Minutes ahead of vote of confidence in the Lok Sabha on 17 April, 1999 Mayawati sprung a surprise on then prime minister Atal Bihari Vajpayee and the entire lot of the ruling BJP. Till that morning and before entering the House, she had assured the support of five BSP MPs to the Vajpayee government, but when her turn came, she gave a brief speech and concluded by saying that her party would vote against the motion.
That stunned the treasury benches, because the scales had been tilted. The voting process began immediately after and rest is history — the Vajpayee government lost the vote of confidence by one vote. And in doing so, she proved that she along with her mentor Kanshi Ram was best practitioner of real politik, who could even startle the likes of Vajpayee, LK Advani and Pramod Mahajan. That incident also sent a lasting message about her: Don’t ever take Mayawati for granted.

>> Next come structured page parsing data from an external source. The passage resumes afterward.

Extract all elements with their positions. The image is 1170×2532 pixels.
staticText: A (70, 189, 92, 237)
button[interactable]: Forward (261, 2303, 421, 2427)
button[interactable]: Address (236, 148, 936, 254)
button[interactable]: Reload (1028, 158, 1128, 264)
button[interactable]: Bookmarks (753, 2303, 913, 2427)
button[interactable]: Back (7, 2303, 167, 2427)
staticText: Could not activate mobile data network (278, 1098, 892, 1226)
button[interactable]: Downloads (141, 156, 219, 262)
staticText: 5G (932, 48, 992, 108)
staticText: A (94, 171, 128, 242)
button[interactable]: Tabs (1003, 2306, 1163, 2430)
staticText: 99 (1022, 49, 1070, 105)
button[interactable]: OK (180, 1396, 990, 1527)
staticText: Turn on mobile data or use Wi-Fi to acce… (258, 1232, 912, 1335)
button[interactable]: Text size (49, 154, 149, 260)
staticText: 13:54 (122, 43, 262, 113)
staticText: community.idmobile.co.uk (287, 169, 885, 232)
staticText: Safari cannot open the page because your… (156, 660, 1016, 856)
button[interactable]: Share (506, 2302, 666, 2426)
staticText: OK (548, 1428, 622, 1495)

The Congress leaders conveniently forgot that she was a hard-boiled politician, who has risen through the ranks because of sheer personal grit and overpowering ambition. She is the one who keeps the other side on tenterhooks till the last minute. The bargain always has to be in her favour. If she makes a mistake or two, she learns from them and returns the favour in due course. Even in Bengaluru, the pictures of Mayawati and Sonia featured Rahul in the frame as a mere bystander, standing by his mother’s side without exchanging words or conveying positive body language with regional leaders. It was clear that she would accept Sonia as a partner even a leader of larger coalition, but wouldn’t accept Rahul as leader.
In one single shot, she punctured the hype around the ‘one nation, one Opposition to Modi and BJP’ Mahagathbandhan fostered by the Congress and the like-minded. Calling the Congress “casteist and communalist”, just as the BJP was for her, she concluded her press conference on Wednesday by saying, “One thing I want to make absolutely clear. Considering the Congress’ attitude, my party will not fight elections with the party at any cost. With this important announcement I am ending this media briefing.”

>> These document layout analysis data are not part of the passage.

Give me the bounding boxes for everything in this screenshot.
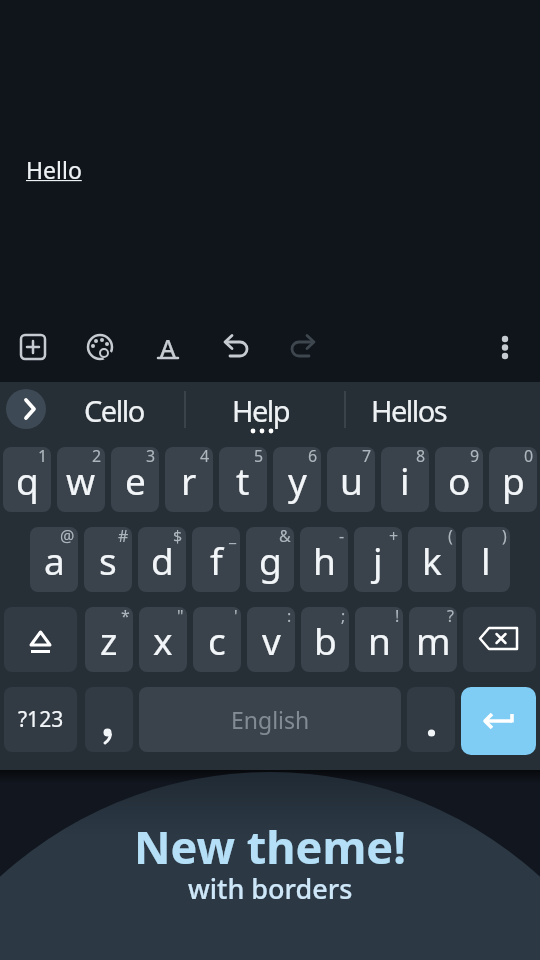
button[interactable]: n: [355, 607, 403, 672]
staticText: e: [125, 455, 146, 505]
staticText: Cello: [84, 391, 144, 430]
button[interactable]: [4, 607, 77, 672]
button[interactable]: English: [139, 687, 401, 752]
staticText: New theme!: [134, 816, 406, 877]
staticText: i: [400, 455, 410, 505]
staticText: 0: [524, 447, 534, 467]
staticText: &: [279, 527, 291, 547]
button[interactable]: [463, 607, 536, 672]
staticText: l: [481, 535, 491, 585]
staticText: m: [416, 615, 451, 665]
button[interactable]: v: [247, 607, 295, 672]
staticText: English: [231, 704, 310, 735]
staticText: 5: [254, 447, 264, 467]
button[interactable]: e: [111, 447, 159, 512]
button[interactable]: a: [30, 527, 78, 592]
staticText: ?123: [18, 705, 64, 734]
button[interactable]: [461, 687, 536, 755]
staticText: v: [262, 615, 281, 665]
staticText: h: [313, 535, 336, 585]
button[interactable]: [85, 687, 133, 752]
button[interactable]: w: [57, 447, 105, 512]
button[interactable]: d: [138, 527, 186, 592]
button[interactable]: g: [246, 527, 294, 592]
staticText: r: [181, 455, 197, 505]
staticText: -: [339, 527, 345, 547]
button[interactable]: m: [409, 607, 457, 672]
staticText: 3: [146, 447, 156, 467]
staticText: z: [100, 615, 118, 665]
staticText: A: [160, 331, 176, 364]
staticText: ': [234, 607, 238, 627]
staticText: ;: [341, 607, 346, 627]
staticText: Help: [232, 391, 290, 430]
button[interactable]: o: [435, 447, 483, 512]
staticText: :: [287, 607, 292, 627]
staticText: t: [236, 455, 250, 505]
staticText: ): [502, 527, 507, 547]
button[interactable]: [76, 323, 124, 371]
button[interactable]: [9, 323, 57, 371]
button[interactable]: s: [84, 527, 132, 592]
staticText: Hello: [26, 154, 82, 185]
button[interactable]: Cello: [50, 382, 178, 438]
staticText: o: [448, 455, 471, 505]
staticText: n: [368, 615, 391, 665]
staticText: u: [340, 455, 363, 505]
staticText: 9: [470, 447, 480, 467]
button[interactable]: b: [301, 607, 349, 672]
button[interactable]: Help: [182, 382, 340, 438]
button[interactable]: [6, 389, 46, 429]
staticText: f: [210, 535, 223, 585]
staticText: _: [229, 527, 237, 547]
staticText: (: [448, 527, 453, 547]
button[interactable]: u: [327, 447, 375, 512]
button[interactable]: x: [139, 607, 187, 672]
button[interactable]: l: [462, 527, 510, 592]
staticText: @: [60, 527, 75, 547]
staticText: j: [373, 535, 383, 585]
staticText: Hellos: [371, 391, 447, 430]
staticText: $: [173, 527, 183, 547]
button[interactable]: t: [219, 447, 267, 512]
staticText: 2: [92, 447, 102, 467]
button[interactable]: [481, 323, 529, 371]
staticText: ": [177, 607, 184, 627]
staticText: 7: [362, 447, 372, 467]
button[interactable]: Hellos: [346, 382, 472, 438]
staticText: a: [44, 535, 65, 585]
button[interactable]: p: [489, 447, 537, 512]
staticText: 1: [38, 447, 48, 467]
button[interactable]: ?123: [4, 687, 77, 752]
button[interactable]: [407, 687, 455, 752]
button[interactable]: q: [3, 447, 51, 512]
staticText: b: [314, 615, 337, 665]
button[interactable]: y: [273, 447, 321, 512]
button[interactable]: c: [193, 607, 241, 672]
button[interactable]: r: [165, 447, 213, 512]
staticText: x: [153, 615, 173, 665]
staticText: q: [16, 455, 39, 505]
button[interactable]: [212, 323, 260, 371]
button[interactable]: k: [408, 527, 456, 592]
button[interactable]: h: [300, 527, 348, 592]
staticText: k: [422, 535, 442, 585]
staticText: ?: [447, 607, 454, 627]
staticText: +: [389, 527, 399, 547]
staticText: g: [259, 535, 282, 585]
staticText: y: [288, 455, 307, 505]
staticText: 8: [416, 447, 426, 467]
button[interactable]: j: [354, 527, 402, 592]
button[interactable]: i: [381, 447, 429, 512]
button[interactable]: A: [144, 323, 192, 371]
staticText: 6: [308, 447, 318, 467]
button[interactable]: f: [192, 527, 240, 592]
staticText: #: [118, 527, 129, 547]
button[interactable]: z: [85, 607, 133, 672]
staticText: *: [121, 607, 130, 627]
staticText: d: [151, 535, 174, 585]
button[interactable]: [279, 323, 327, 371]
staticText: c: [208, 615, 226, 665]
staticText: with borders: [188, 870, 353, 907]
staticText: s: [99, 535, 117, 585]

Consider her charge against Congress: That “the truth is Congress in the name of a coalition wants to finish BSP”. Although she made a villain out of Digvijaya Singh, a look at what she said about the Congress makes it clear that she smartly used the former Madhya Pradesh chief minister and senior Congress leader as an easy pretext to dump the party.

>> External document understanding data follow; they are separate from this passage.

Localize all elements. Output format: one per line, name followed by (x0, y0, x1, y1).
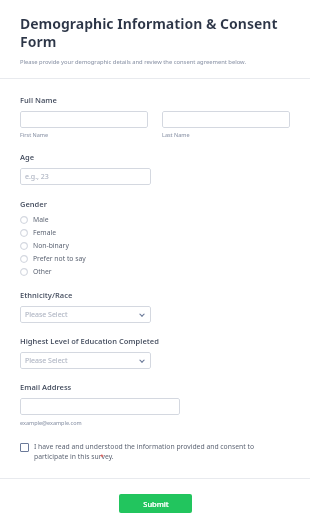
staticText: Female (33, 228, 57, 237)
staticText: Age (20, 152, 35, 162)
button[interactable]: Male (20, 213, 290, 226)
other: Consent checkbox (20, 443, 29, 452)
staticText: Email Address (20, 382, 72, 392)
staticText: Please Select (25, 310, 68, 320)
staticText: Submit (143, 499, 169, 509)
staticText: Gender (20, 199, 47, 209)
staticText: I have read and understood the informati… (34, 442, 290, 461)
button[interactable]: Submit (119, 494, 192, 513)
button[interactable] (162, 111, 290, 128)
button[interactable] (20, 111, 148, 128)
staticText: Please Select (25, 356, 68, 366)
button[interactable]: e.g., 23 (20, 168, 151, 185)
staticText: Non-binary (33, 241, 69, 250)
staticText: Full Name (20, 95, 57, 105)
button[interactable]: Consent checkbox (20, 442, 290, 461)
staticText: Please provide your demographic details … (20, 58, 246, 66)
staticText: e.g., 23 (25, 172, 49, 182)
button[interactable]: Non-binary (20, 239, 290, 252)
button[interactable]: Please Select (20, 352, 151, 369)
button[interactable]: Other (20, 265, 290, 278)
staticText: Prefer not to say (33, 254, 86, 263)
staticText: Last Name (162, 131, 190, 138)
staticText: Male (33, 215, 49, 224)
staticText: * (100, 452, 104, 462)
button[interactable] (20, 398, 180, 415)
staticText: Other (33, 267, 52, 276)
button[interactable]: Please Select (20, 306, 151, 323)
button[interactable]: Prefer not to say (20, 252, 290, 265)
staticText: example@example.com (20, 419, 82, 426)
staticText: Highest Level of Education Completed (20, 336, 159, 346)
staticText: Demographic Information & Consent Form (20, 14, 278, 51)
staticText: First Name (20, 131, 49, 138)
staticText: Ethnicity/Race (20, 290, 73, 300)
button[interactable]: Female (20, 226, 290, 239)
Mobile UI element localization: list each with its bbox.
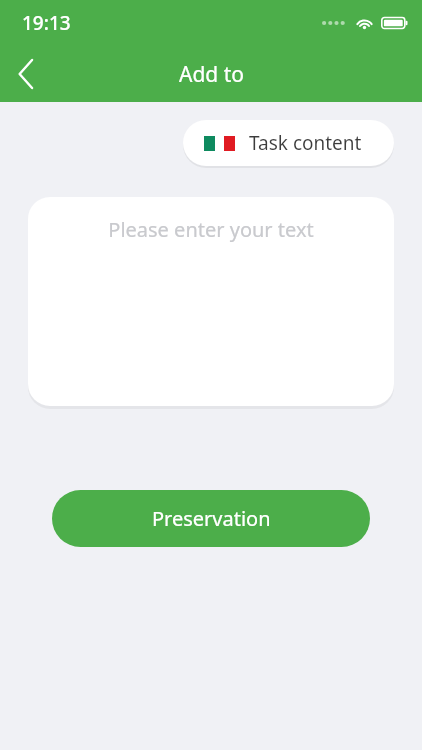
- button[interactable]: Preservation: [52, 490, 370, 547]
- button[interactable]: Task content: [183, 120, 394, 166]
- staticText: Task content: [249, 130, 362, 156]
- button[interactable]: Back: [0, 48, 52, 100]
- button[interactable]: Please enter your text: [28, 197, 394, 406]
- staticText: Add to: [179, 60, 244, 89]
- staticText: 19:13: [22, 10, 71, 36]
- staticText: Preservation: [152, 505, 271, 532]
- staticText: Please enter your text: [28, 216, 394, 243]
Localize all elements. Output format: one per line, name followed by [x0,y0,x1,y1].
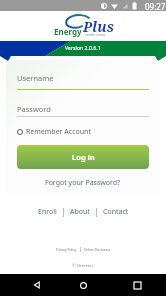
staticText: Plus [83,17,114,36]
staticText: Remember Account [26,127,91,137]
button[interactable]: Back [27,275,47,295]
staticText: Log in [72,152,95,162]
staticText: Energy [54,26,82,37]
staticText: © Sharetec [72,263,94,269]
button[interactable]: Contact [103,207,129,217]
button[interactable]: Enroll [38,207,57,217]
button[interactable]: Log in [17,145,149,169]
staticText: Username [17,73,54,83]
staticText: credit union [85,32,106,37]
button[interactable]: About [70,207,90,217]
button[interactable]: Forgot your Password? [45,178,121,188]
button[interactable]: Remember Account [17,127,91,137]
button[interactable]: Username [17,73,149,90]
button[interactable]: Recent apps [127,275,147,295]
staticText: 09:27 [145,1,166,12]
button[interactable]: Online Disclosure [84,248,111,252]
button[interactable]: Privacy Policy [56,248,77,252]
button[interactable]: Password [17,104,149,117]
staticText: Version 2.0.6.1 [65,44,101,51]
staticText: Password [17,104,51,114]
button[interactable]: Home [73,275,93,295]
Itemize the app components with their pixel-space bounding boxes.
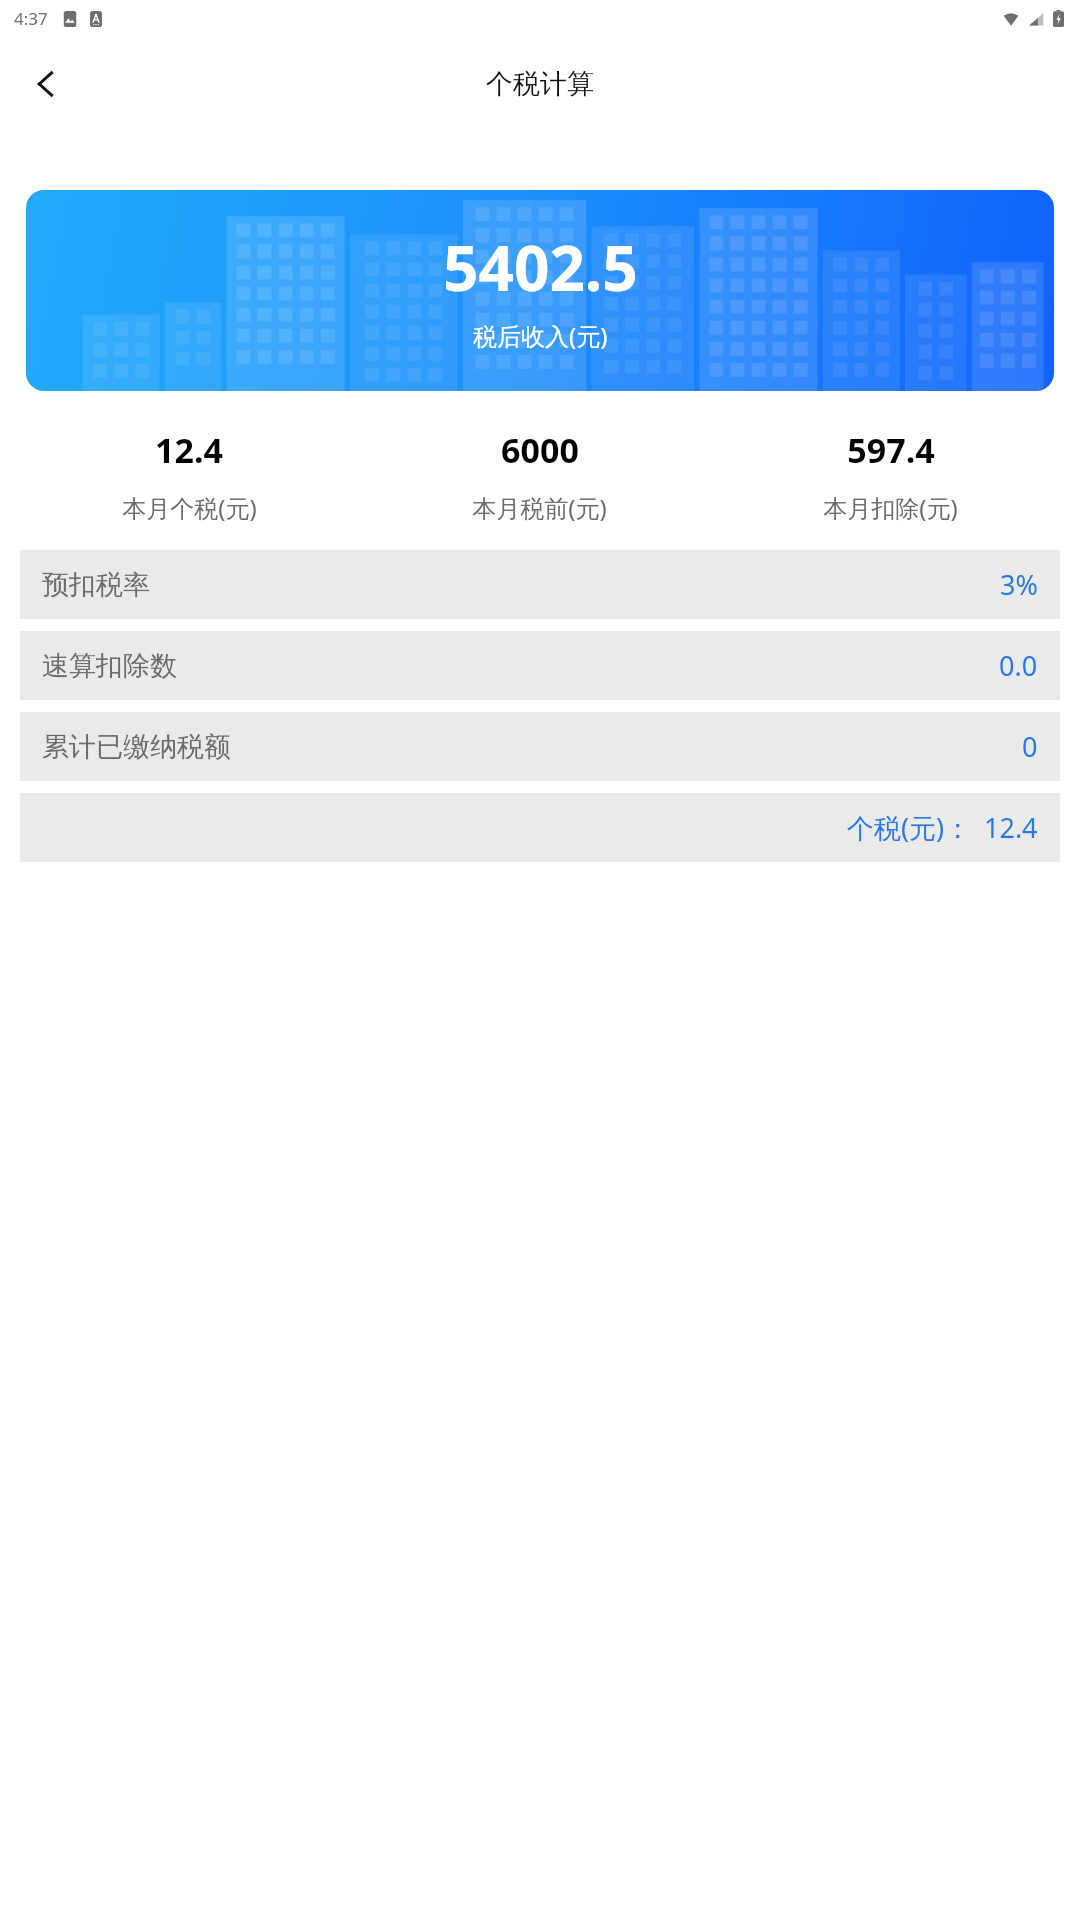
staticText: 累计已缴纳税额 <box>42 730 231 764</box>
button[interactable]: 5402.5 <box>26 190 1054 391</box>
staticText: 5402.5 <box>443 225 638 309</box>
staticText: 0.0 <box>999 647 1038 684</box>
staticText: 12.4 <box>984 809 1038 846</box>
staticText: 本月个税(元) <box>122 491 257 524</box>
staticText: 预扣税率 <box>42 568 150 602</box>
staticText: 12.4 <box>155 427 223 473</box>
button[interactable]: 速算扣除数 <box>20 631 1060 700</box>
staticText: 税后收入(元) <box>473 319 608 352</box>
staticText: 4:37 <box>14 7 48 30</box>
staticText: 本月税前(元) <box>472 491 607 524</box>
staticText: 6000 <box>501 427 579 473</box>
button[interactable]: 个税(元)： <box>20 793 1060 862</box>
staticText: 597.4 <box>847 427 935 473</box>
button[interactable]: Back <box>18 56 74 112</box>
staticText: 速算扣除数 <box>42 649 177 683</box>
button[interactable]: 597.4 <box>715 427 1066 524</box>
staticText: 本月扣除(元) <box>823 491 958 524</box>
staticText: 3% <box>1000 566 1038 603</box>
staticText: 个税计算 <box>486 67 594 101</box>
button[interactable]: 12.4 <box>14 427 364 524</box>
staticText: 个税(元)： <box>847 809 972 846</box>
button[interactable]: 累计已缴纳税额 <box>20 712 1060 781</box>
button[interactable]: 预扣税率 <box>20 550 1060 619</box>
button[interactable]: 6000 <box>364 427 715 524</box>
staticText: 0 <box>1022 728 1038 765</box>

Consider her words: “Congress party ki galatfahmi ke saath-saath uska ahankar bhi ab sar chad kar bol raha hai… rassi jal gayee par ainthan abhi tak nahi gayee… waise toh Congress ki har mamle me abhi bhi dayaniye sthithi hai phir bhi Gujarat ki tarah abhi tak yeh galatphami bani hui hai…” The essence of her message was that the Congress was drunk with arrogance and misinformed notions. She went to add how Congress had ill-treated Dr BR Ambedkar and Kanshi Ram.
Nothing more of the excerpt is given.